Feature | April 10, 2013

Researchers Discuss New Frontiers in Breast Cancer Screening

Findings appear in The American Journal of Medicine

April 10, 2013 — Researchers at Moffitt Cancer Center predict that advancements in breast cancer screening will need a personalized touch because mammography is not a “one strategy fits all” technology. Their review “Beyond Mammography: New Frontiers in Breast Cancer Screening” appears in the April 4 issue of The American Journal of Medicine.

“Although mammography remains the gold standard for breast cancer screening, there is increasing awareness that there are subpopulations of women for whom mammography is limited because of its reduced sensitivity based on an individual’s breast density and other factors,” said Jennifer S. Drukteinis, M.D., the study’s lead author and assistant member in Moffitt’s Department of Diagnostic Imaging.

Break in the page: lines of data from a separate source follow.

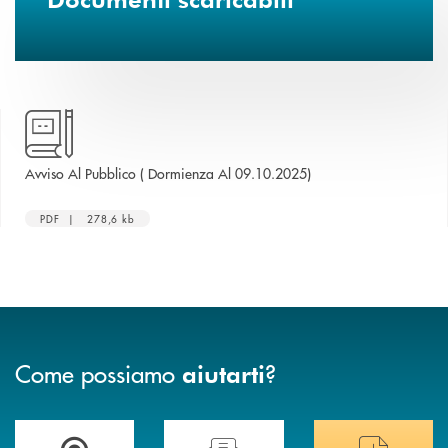
apre una nuova finestr
Avviso Al Pubblico ( Dormienza Al 09.10.2025)
PDF | 278,6 kb
Come possiamo
?
aiutarti
Trova la filiale più vicina a te
Hai bisogno di assistenza immediata ?
Hai bisogno di alcuni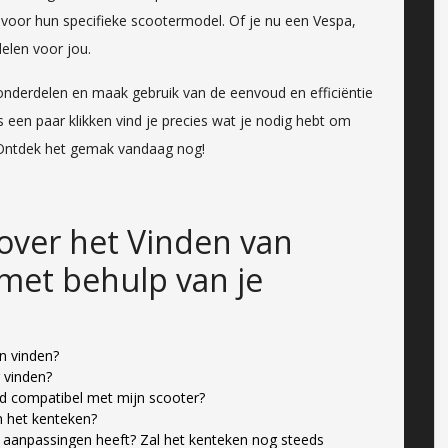
voor hun specifieke scootermodel. Of je nu een Vespa,
elen voor jou.
nderdelen en maak gebruik van de eenvoud en efficiëntie
 een paar klikken vind je precies wat je nodig hebt om
. Ontdek het gemak vandaag nog!
over het Vinden van
met behulp van je
n vinden?
 vinden?
d compatibel met mijn scooter?
n het kenteken?
of aanpassingen heeft? Zal het kenteken nog steeds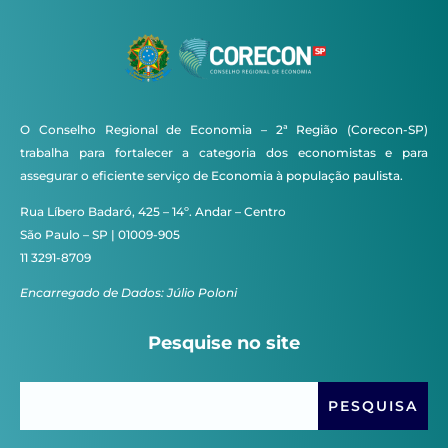
O Conselho Regional de Economia – 2ª Região (Corecon-SP)
trabalha para fortalecer a categoria dos economistas e para
assegurar o eficiente serviço de Economia à população paulista.
Rua Líbero Badaró, 425 – 14º. Andar – Centro
São Paulo – SP | 01009-905
11 3291-8709
Encarregado de Dados: Júlio Poloni
Pesquise no site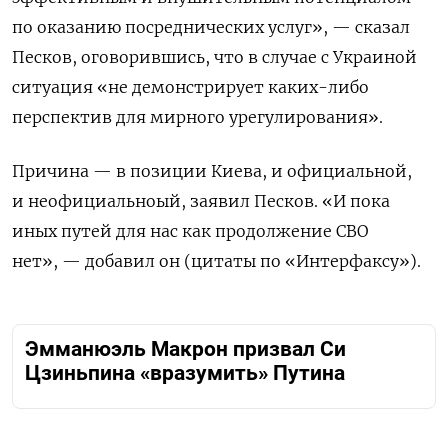
по оказанию посреднических услуг», — сказал
Песков, оговорившись, что в случае с Украиной
ситуация «не демонстрирует каких-либо
перспектив для мирного урегулирования».
Причина — в позиции Киева, и официальной,
и неофициальноый, заявил Песков. «И пока
иных путей для нас как продолжение СВО
нет», — добавил он (цитаты по «Интерфаксу»).
Эмманюэль Макрон призвал Си
Цзиньпина «вразумить» Путина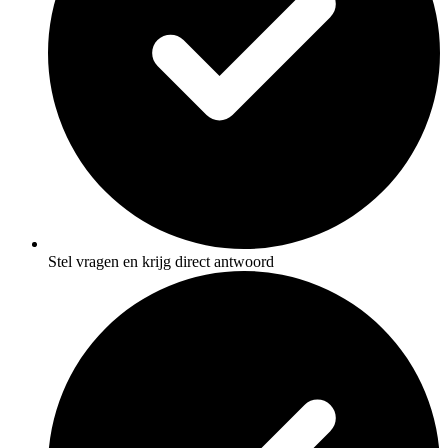
Stel vragen en krijg direct antwoord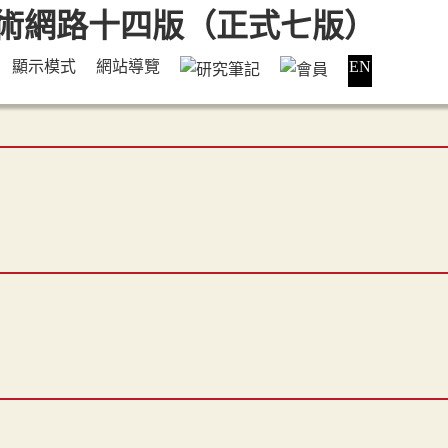
顯示模式
網站導覽
EN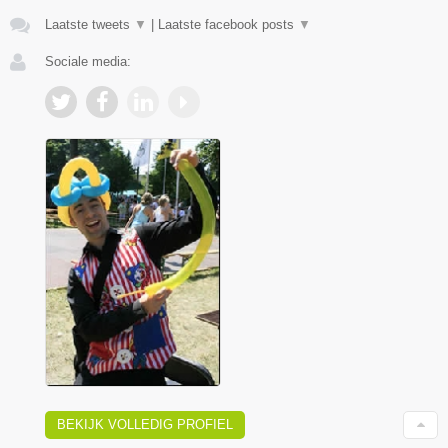
Laatste tweets
▼
|
Laatste facebook posts
▼
Sociale media:
BEKIJK VOLLEDIG PROFIEL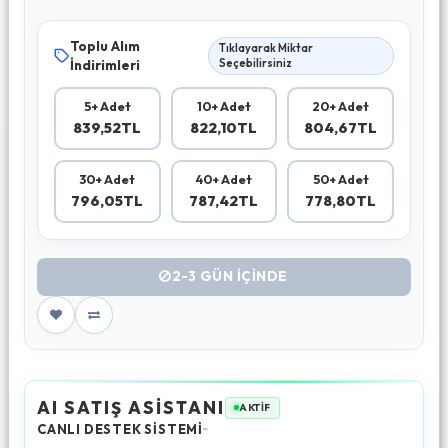
Toplu Alım
Tıklayarak Miktar
İndirimleri
Seçebilirsiniz
5+ Adet
10+ Adet
20+ Adet
839,52TL
822,10TL
804,67TL
30+ Adet
40+ Adet
50+ Adet
796,05TL
787,42TL
778,80TL
2-3 GÜN IÇINDE
AI SATIŞ ASİSTANI
AKTİF
CANLI DESTEK SİSTEMİ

The writers refer to a controversial disagreement on mammography screening issues. In 2009, the U.S. Preventive Services Task Force, a panel of healthcare professionals charged with reviewing published research and making healthcare policy recommendations, issued guidelines that women should get mammograms every two years starting at age 50. They recommended against screening before 50. Their recommendation generated great controversy, even outrage, because of a well-established convention recommending mammography screening beginning at 40 and, for those with a first-degree relative with breast cancer, screening should start a decade before that relative’s age at diagnosis.

“At present, the task force is the only group or consensus panel in the United States recommending breast cancer screenings to begin at age 50,” Blaise P. Mooney, M.D., study co-author and an assistant member in Moffitt’s Department of Diagnostic Imaging. “There is, however, clear evidence that mammography detects early breast cancers in this population. Data suggest that large-scale screening reduces mortality.”

As effective as mammography has been, the authors consider it an imperfect screening tool.

The authors point out that the sensitivity of mammography is highly variable. The effectiveness for women with fatty breast tissue is as high as 98 percent while the effectiveness for women with dense breasts can be as low as 36 percent. Women who undergo annual mammography may still present with cancers found only on physical examination, they said.

Additionally, some studies suggest radiation exposure may contribute to an increase in breast cancer incidence in high-risk populations.

More successful breast cancer screening requires increased sensitivity and specificity while limiting costs and radiation burden, the authors recommended.

They also suggested that optimal patient care will require a new screening paradigm with patient-specific strategies tailored to risk based on family history, age, genetic profiles and breast density.

“The sensitivity of mammography is inversely proportional to breast density,” explained Mooney. “Owing to decreased sensitivity in women with dense breast tissue, but with attention to radiation concerns and a high rate of false positives, breast imagers are adapting with new technologies.”

According to the authors, those new technologies include low-dose mammography, contrast-enhanced mammography (evaluates blood flow in the breast), automated whole breast ultrasound, molecular imaging, magnetic resonance imaging (MRI) and tomosynthesis.

“The role of these new technologies is primarily as an adjunct to screening mammography and can be used in a combination tailored to the individual’s risk factors and breast density, with the goal of maximizing sensitivity and specificity,” said Drukteinis.